Whenever serum estrogen concentrations are normal in rheumatoid arthritis (RA) patients, lower androgen concentrations (i.e., testosterone, androstenedione, and dehydroepiandrosterone sulfate [DHEAS]) are detected in the serum as well as in the synovial fluid of male and female RA patients. The presence in the RA synovial fluid of a significant altered sex hormone balance resulting in lower immunosuppressive androgens and higher immuno-enhancing estrogens, might determine a favorable condition for the development of the immunomediated RA synovitis. The inflammatory cytokines (i.e., TNF-alpha), particularly increased in RA synovitis, are able to markedly stimulate the aromatase activity in peripheral tissues and, therefore, induce the peripheral metabolism from androgens to estrogens. The effects of TNF blockers (and generally of anticytokine agents) on peripheral sex hormone levels seem exerted in a faster way at the level of the RA synovial tissue (before any influence on serum levels) where they seem to block the conversion from androgens (anti-inflammatory) to estrogens (proinflammatory) induced by aromatase. Therefore, the beneficial effects of restoring synovial androgens might be clinically more evident in male RA patients (as recently observed in ANTARES study) since they suffer more for the lack of androgens (anti-inflammatory) on account of the action of TNF-alpha on peripheral hormonal conversion. However, therapy (3 months) with anti-TNF did not change serum levels of typical sex hormones in patients with RA, although baseline values were largely different from controls. In patients with at least long-standing RA, this indicates that alterations of serum sex hormones and altered activity of respective converting enzymes are imprinted for a long-lasting period over at least 12 weeks.
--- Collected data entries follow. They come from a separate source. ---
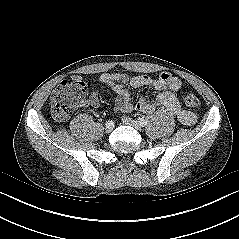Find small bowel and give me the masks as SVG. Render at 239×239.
Returning a JSON list of instances; mask_svg holds the SVG:
<instances>
[{
  "mask_svg": "<svg viewBox=\"0 0 239 239\" xmlns=\"http://www.w3.org/2000/svg\"><path fill=\"white\" fill-rule=\"evenodd\" d=\"M80 80V78H77ZM101 85L109 86L117 93L115 108L120 112H130L133 109L151 114L158 109H164L175 116L182 124L190 126L196 122V115L181 107L176 93L182 86V81L168 72L161 73L157 78L146 75H130L120 72L103 73L99 76ZM151 86L159 91L154 101L149 102L141 97L135 104L132 103L128 87L140 88ZM100 104L97 92H92L87 105L98 107Z\"/></svg>",
  "mask_w": 239,
  "mask_h": 239,
  "instance_id": "obj_1",
  "label": "small bowel"
}]
</instances>
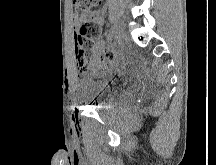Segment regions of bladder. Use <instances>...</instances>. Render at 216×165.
Listing matches in <instances>:
<instances>
[{
    "mask_svg": "<svg viewBox=\"0 0 216 165\" xmlns=\"http://www.w3.org/2000/svg\"><path fill=\"white\" fill-rule=\"evenodd\" d=\"M96 81H91L89 85V95L87 100L93 101L95 111H108V106L114 103L113 94H119L120 76H96Z\"/></svg>",
    "mask_w": 216,
    "mask_h": 165,
    "instance_id": "bladder-1",
    "label": "bladder"
}]
</instances>
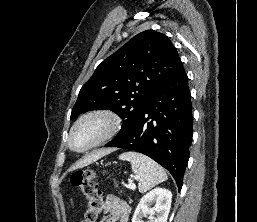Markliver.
<instances>
[{
    "mask_svg": "<svg viewBox=\"0 0 257 222\" xmlns=\"http://www.w3.org/2000/svg\"><path fill=\"white\" fill-rule=\"evenodd\" d=\"M110 152H111V149H106V150H101V151H98V152L93 153L91 155H88L87 157H85L84 159L80 160L78 163L73 165L70 168V170H75L77 168H81V167H84L86 165H89L90 163L98 160L99 158L103 157L106 154H109Z\"/></svg>",
    "mask_w": 257,
    "mask_h": 222,
    "instance_id": "liver-1",
    "label": "liver"
}]
</instances>
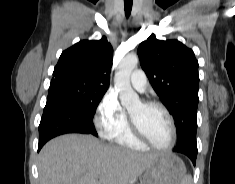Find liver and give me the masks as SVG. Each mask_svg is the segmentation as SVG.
I'll return each instance as SVG.
<instances>
[{
	"instance_id": "6515ba94",
	"label": "liver",
	"mask_w": 235,
	"mask_h": 184,
	"mask_svg": "<svg viewBox=\"0 0 235 184\" xmlns=\"http://www.w3.org/2000/svg\"><path fill=\"white\" fill-rule=\"evenodd\" d=\"M161 154H138L103 144L94 136L65 134L50 140L38 156L40 184H129Z\"/></svg>"
}]
</instances>
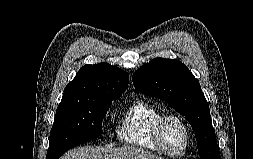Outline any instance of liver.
Returning a JSON list of instances; mask_svg holds the SVG:
<instances>
[{"instance_id":"liver-1","label":"liver","mask_w":253,"mask_h":159,"mask_svg":"<svg viewBox=\"0 0 253 159\" xmlns=\"http://www.w3.org/2000/svg\"><path fill=\"white\" fill-rule=\"evenodd\" d=\"M60 159H162L141 148L85 146L66 152Z\"/></svg>"}]
</instances>
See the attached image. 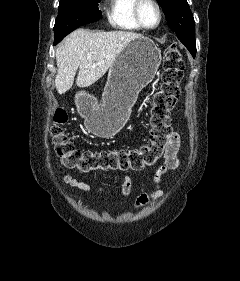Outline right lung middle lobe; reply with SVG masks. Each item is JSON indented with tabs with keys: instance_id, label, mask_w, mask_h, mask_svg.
I'll return each mask as SVG.
<instances>
[{
	"instance_id": "dd1d6c3e",
	"label": "right lung middle lobe",
	"mask_w": 240,
	"mask_h": 281,
	"mask_svg": "<svg viewBox=\"0 0 240 281\" xmlns=\"http://www.w3.org/2000/svg\"><path fill=\"white\" fill-rule=\"evenodd\" d=\"M101 0H60L58 16L54 25V45L81 25L99 20Z\"/></svg>"
}]
</instances>
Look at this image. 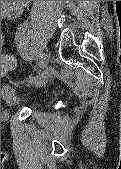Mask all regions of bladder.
<instances>
[{
    "label": "bladder",
    "mask_w": 121,
    "mask_h": 169,
    "mask_svg": "<svg viewBox=\"0 0 121 169\" xmlns=\"http://www.w3.org/2000/svg\"><path fill=\"white\" fill-rule=\"evenodd\" d=\"M1 95L4 102L11 107L18 106L23 101L18 92L11 86H4Z\"/></svg>",
    "instance_id": "31cf9c89"
}]
</instances>
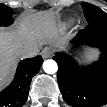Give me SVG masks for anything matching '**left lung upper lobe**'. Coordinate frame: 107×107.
I'll return each instance as SVG.
<instances>
[{"label": "left lung upper lobe", "mask_w": 107, "mask_h": 107, "mask_svg": "<svg viewBox=\"0 0 107 107\" xmlns=\"http://www.w3.org/2000/svg\"><path fill=\"white\" fill-rule=\"evenodd\" d=\"M82 7L84 9V15H85L88 23L94 22L100 18L107 17L106 12L102 11L100 8L94 6L90 3L83 2Z\"/></svg>", "instance_id": "5c2ea615"}]
</instances>
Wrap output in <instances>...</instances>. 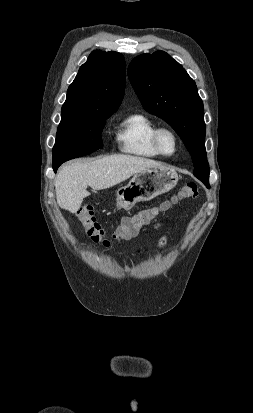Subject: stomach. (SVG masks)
Returning a JSON list of instances; mask_svg holds the SVG:
<instances>
[{
    "instance_id": "1",
    "label": "stomach",
    "mask_w": 253,
    "mask_h": 413,
    "mask_svg": "<svg viewBox=\"0 0 253 413\" xmlns=\"http://www.w3.org/2000/svg\"><path fill=\"white\" fill-rule=\"evenodd\" d=\"M177 182L178 174L166 167L138 172L117 191V207L129 210L139 201H149L168 192Z\"/></svg>"
}]
</instances>
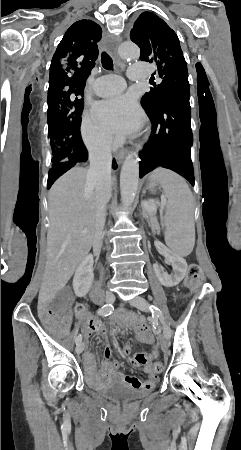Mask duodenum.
Instances as JSON below:
<instances>
[{
  "instance_id": "obj_1",
  "label": "duodenum",
  "mask_w": 241,
  "mask_h": 450,
  "mask_svg": "<svg viewBox=\"0 0 241 450\" xmlns=\"http://www.w3.org/2000/svg\"><path fill=\"white\" fill-rule=\"evenodd\" d=\"M92 297H93V299H95V300H99V299L101 298V291H100V289H99L98 284H96V285L94 286V289H93V292H92Z\"/></svg>"
}]
</instances>
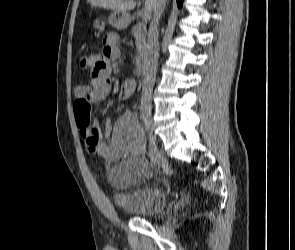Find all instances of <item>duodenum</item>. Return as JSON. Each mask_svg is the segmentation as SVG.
Wrapping results in <instances>:
<instances>
[{"instance_id": "duodenum-1", "label": "duodenum", "mask_w": 295, "mask_h": 250, "mask_svg": "<svg viewBox=\"0 0 295 250\" xmlns=\"http://www.w3.org/2000/svg\"><path fill=\"white\" fill-rule=\"evenodd\" d=\"M148 63L145 55H141L137 59L136 71L139 76H144L147 73Z\"/></svg>"}]
</instances>
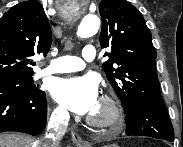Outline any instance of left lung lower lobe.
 Masks as SVG:
<instances>
[{
	"instance_id": "obj_1",
	"label": "left lung lower lobe",
	"mask_w": 183,
	"mask_h": 147,
	"mask_svg": "<svg viewBox=\"0 0 183 147\" xmlns=\"http://www.w3.org/2000/svg\"><path fill=\"white\" fill-rule=\"evenodd\" d=\"M125 114L127 135L174 140L173 127L163 102H137L125 110Z\"/></svg>"
}]
</instances>
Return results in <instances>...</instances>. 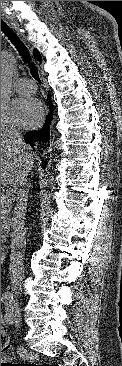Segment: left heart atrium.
Listing matches in <instances>:
<instances>
[{
  "label": "left heart atrium",
  "mask_w": 122,
  "mask_h": 366,
  "mask_svg": "<svg viewBox=\"0 0 122 366\" xmlns=\"http://www.w3.org/2000/svg\"><path fill=\"white\" fill-rule=\"evenodd\" d=\"M12 122L21 127L38 125L43 118L41 103L31 97H19L14 100L11 109Z\"/></svg>",
  "instance_id": "1"
}]
</instances>
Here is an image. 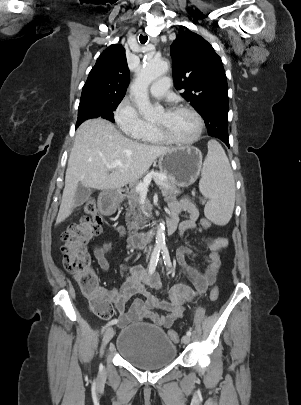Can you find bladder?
<instances>
[{
    "mask_svg": "<svg viewBox=\"0 0 301 405\" xmlns=\"http://www.w3.org/2000/svg\"><path fill=\"white\" fill-rule=\"evenodd\" d=\"M117 353L144 370H156L171 364L177 347L161 328L139 322L123 328L116 341Z\"/></svg>",
    "mask_w": 301,
    "mask_h": 405,
    "instance_id": "31cf9c89",
    "label": "bladder"
}]
</instances>
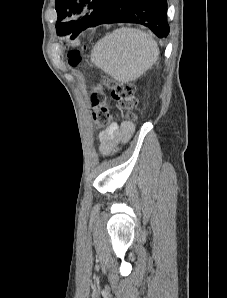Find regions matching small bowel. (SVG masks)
<instances>
[{
    "instance_id": "obj_1",
    "label": "small bowel",
    "mask_w": 227,
    "mask_h": 298,
    "mask_svg": "<svg viewBox=\"0 0 227 298\" xmlns=\"http://www.w3.org/2000/svg\"><path fill=\"white\" fill-rule=\"evenodd\" d=\"M134 132V124L130 121L113 122L98 135L101 155L111 154L118 143L127 142Z\"/></svg>"
}]
</instances>
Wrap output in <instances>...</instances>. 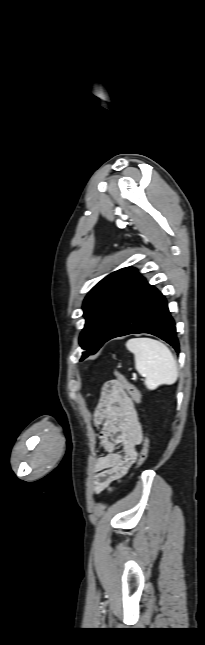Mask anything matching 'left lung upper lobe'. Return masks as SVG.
<instances>
[{
  "instance_id": "5c2ea615",
  "label": "left lung upper lobe",
  "mask_w": 205,
  "mask_h": 645,
  "mask_svg": "<svg viewBox=\"0 0 205 645\" xmlns=\"http://www.w3.org/2000/svg\"><path fill=\"white\" fill-rule=\"evenodd\" d=\"M132 270V267H127L109 274L86 296L83 303L86 323L79 343L82 349L87 352H83L81 360L89 354H94L102 346L109 327L113 305Z\"/></svg>"
}]
</instances>
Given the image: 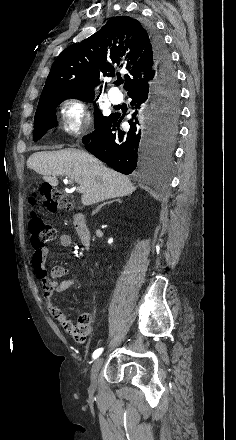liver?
Instances as JSON below:
<instances>
[{"label": "liver", "mask_w": 236, "mask_h": 440, "mask_svg": "<svg viewBox=\"0 0 236 440\" xmlns=\"http://www.w3.org/2000/svg\"><path fill=\"white\" fill-rule=\"evenodd\" d=\"M27 166L43 175L44 180L52 186L58 185V176L78 183L83 191L81 201L85 206L123 197L136 190L127 176L105 167L82 150L36 152L28 158Z\"/></svg>", "instance_id": "liver-1"}]
</instances>
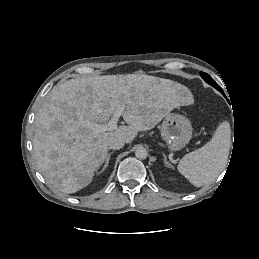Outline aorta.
<instances>
[{
	"instance_id": "aorta-1",
	"label": "aorta",
	"mask_w": 259,
	"mask_h": 259,
	"mask_svg": "<svg viewBox=\"0 0 259 259\" xmlns=\"http://www.w3.org/2000/svg\"><path fill=\"white\" fill-rule=\"evenodd\" d=\"M135 156L138 159H145L147 157V150L143 147H139L135 150Z\"/></svg>"
}]
</instances>
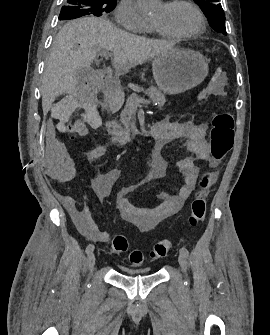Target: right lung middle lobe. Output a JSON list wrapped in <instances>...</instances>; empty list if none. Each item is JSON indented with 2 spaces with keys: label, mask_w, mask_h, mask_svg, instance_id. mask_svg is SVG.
<instances>
[{
  "label": "right lung middle lobe",
  "mask_w": 270,
  "mask_h": 335,
  "mask_svg": "<svg viewBox=\"0 0 270 335\" xmlns=\"http://www.w3.org/2000/svg\"><path fill=\"white\" fill-rule=\"evenodd\" d=\"M116 0H65L59 20H69L85 15L101 16L112 11Z\"/></svg>",
  "instance_id": "right-lung-middle-lobe-1"
}]
</instances>
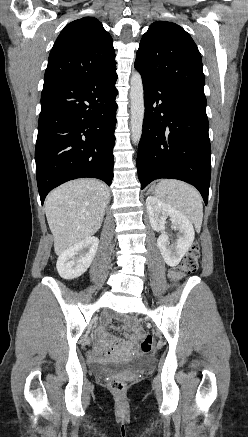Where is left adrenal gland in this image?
<instances>
[{
  "label": "left adrenal gland",
  "instance_id": "a2214340",
  "mask_svg": "<svg viewBox=\"0 0 248 437\" xmlns=\"http://www.w3.org/2000/svg\"><path fill=\"white\" fill-rule=\"evenodd\" d=\"M151 191H153V189H152V188H151V189H149L147 193H149V192H151Z\"/></svg>",
  "mask_w": 248,
  "mask_h": 437
}]
</instances>
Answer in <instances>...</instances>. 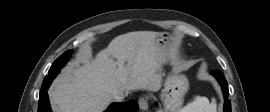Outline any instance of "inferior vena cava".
<instances>
[{
	"mask_svg": "<svg viewBox=\"0 0 270 112\" xmlns=\"http://www.w3.org/2000/svg\"><path fill=\"white\" fill-rule=\"evenodd\" d=\"M113 98L116 102H123L125 99V94L122 92H118L114 94Z\"/></svg>",
	"mask_w": 270,
	"mask_h": 112,
	"instance_id": "inferior-vena-cava-1",
	"label": "inferior vena cava"
}]
</instances>
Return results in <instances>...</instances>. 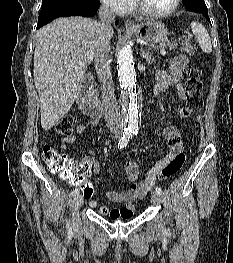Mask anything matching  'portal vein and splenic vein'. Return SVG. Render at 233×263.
Returning a JSON list of instances; mask_svg holds the SVG:
<instances>
[{
    "mask_svg": "<svg viewBox=\"0 0 233 263\" xmlns=\"http://www.w3.org/2000/svg\"><path fill=\"white\" fill-rule=\"evenodd\" d=\"M160 53H161V55H163V56H164V55L166 54V51H165V50H161V52H160Z\"/></svg>",
    "mask_w": 233,
    "mask_h": 263,
    "instance_id": "18ae733b",
    "label": "portal vein and splenic vein"
}]
</instances>
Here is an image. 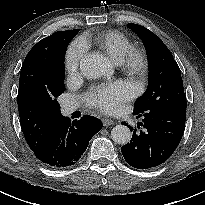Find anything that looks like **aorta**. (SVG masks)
Returning a JSON list of instances; mask_svg holds the SVG:
<instances>
[{
    "instance_id": "aorta-1",
    "label": "aorta",
    "mask_w": 205,
    "mask_h": 205,
    "mask_svg": "<svg viewBox=\"0 0 205 205\" xmlns=\"http://www.w3.org/2000/svg\"><path fill=\"white\" fill-rule=\"evenodd\" d=\"M80 71L88 79H97L109 72V65L103 55L89 53L81 59ZM131 137V131L125 125H117L111 131L112 140L119 145L127 144Z\"/></svg>"
}]
</instances>
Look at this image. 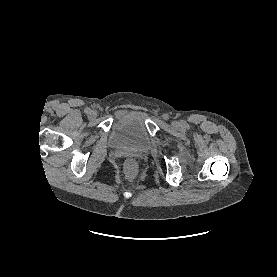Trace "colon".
Instances as JSON below:
<instances>
[{
    "label": "colon",
    "mask_w": 277,
    "mask_h": 277,
    "mask_svg": "<svg viewBox=\"0 0 277 277\" xmlns=\"http://www.w3.org/2000/svg\"><path fill=\"white\" fill-rule=\"evenodd\" d=\"M123 170H124L125 177L128 180H132L135 178V176L138 172V165H137L136 161H134L132 159H128L124 162Z\"/></svg>",
    "instance_id": "1"
}]
</instances>
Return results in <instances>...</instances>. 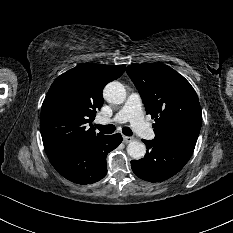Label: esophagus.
<instances>
[{
	"mask_svg": "<svg viewBox=\"0 0 233 233\" xmlns=\"http://www.w3.org/2000/svg\"><path fill=\"white\" fill-rule=\"evenodd\" d=\"M134 137H130V136H123V142L124 143H130L134 140Z\"/></svg>",
	"mask_w": 233,
	"mask_h": 233,
	"instance_id": "1",
	"label": "esophagus"
}]
</instances>
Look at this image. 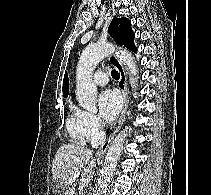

Estrogens and autoimmune diseases.

Sex hormones are implicated in the immune response, with estrogens as enhancers at least of the humoral immunity and androgens and progesterone (and glucocorticoids) as natural immune-suppressors . Several physiological, pathological, and therapeutic conditions may change the serum estrogen milieu and/or peripheral conversion rate, including the menstrual cycle, pregnancy, postpartum period, menopause, being elderly, chronic stress, altered circadian rhythms, inflammatory cytokines, and use of corticosteroids, oral contraceptives, and steroid hormonal replacements, inducing altered androgen/estrogen ratios and related effects. In particular, cortisol and melatonin circadian rhythms are altered, at least in rheumatoid arthritis (RA), and partially involve sex hormone circadian synthesis and levels as well. Abnormal regulation of aromatase activity (i.e., increased activity) by inflammatory cytokine production (i.e., TNF-alpha, IL-1, and IL-6) may partially explain the abnormalities of peripheral estrogen synthesis in RA (i.e., increased availability of 17-beta estradiol and possible metabolites in synovial fluids) and in systemic lupus erythematosus, as well as the altered serum sex-hormone levels and ratio (i.e., decreased androgens and DHEAS). In the synovial fluids of RA patients, the increased estrogen concentration is observed in both sexes and is more specifically characterized by the hydroxylated forms, in particular 16alpha-hydroxyestrone, which is a mitogenic and cell proliferative endogenous hormone. Local effects of sex hormones in autoimmune rheumatic diseases seems to consist mainly in modulation of cell proliferation and cytokine production (i.e., TNF-alpha, Il-1, IL-12). In this respect, it is interesting that male patients with RA seem to profit more from anti-TNFalpha strategies than do female patients.